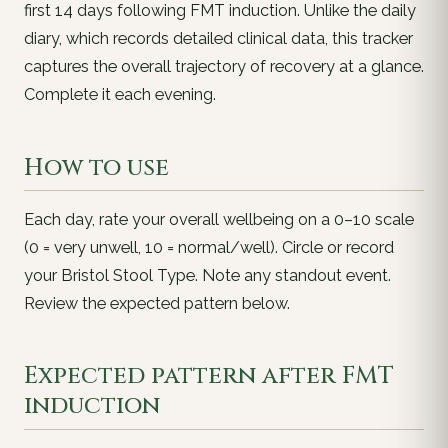
first 14 days following FMT induction. Unlike the daily
diary, which records detailed clinical data, this tracker
captures the overall trajectory of recovery at a glance.
Complete it each evening.
How to use
Each day, rate your overall wellbeing on a 0–10 scale
(0 = very unwell, 10 = normal/well). Circle or record
your Bristol Stool Type. Note any standout event.
Review the expected pattern below.
Expected pattern after FMT
induction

------------------------------------

**TASK DIRECTIONS:** The lines to copy are those in the listing that contain the word "pattern".

**YOUR RESPONSE:**
Review the expected pattern below.
Expected pattern after FMT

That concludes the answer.